* Exercise description:
An exact copy of every entry is the answer here, with no pictures.

* Records from a data collection:
┌──
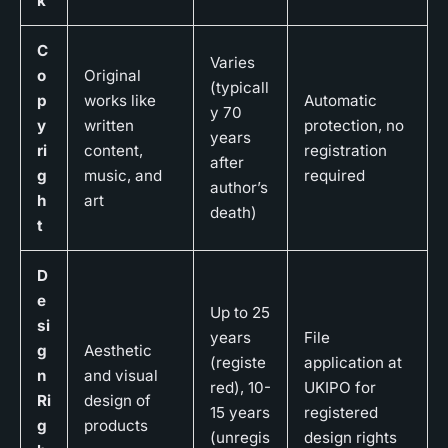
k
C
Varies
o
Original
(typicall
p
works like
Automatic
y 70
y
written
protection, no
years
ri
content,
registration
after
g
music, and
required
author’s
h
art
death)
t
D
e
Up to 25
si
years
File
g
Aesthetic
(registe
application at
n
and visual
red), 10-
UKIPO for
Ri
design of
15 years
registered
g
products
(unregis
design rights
└──
* Expected answer:
k
C
Varies
o
Original
(typicall
p
works like
Automatic
y 70
y
written
protection, no
years
ri
content,
registration
after
g
music, and
required
author’s
h
art
death)
t
D
e
Up to 25
si
years
File
g
Aesthetic
(registe
application at
n
and visual
red), 10-
UKIPO for
Ri
design of
15 years
registered
g
products
(unregis
design rights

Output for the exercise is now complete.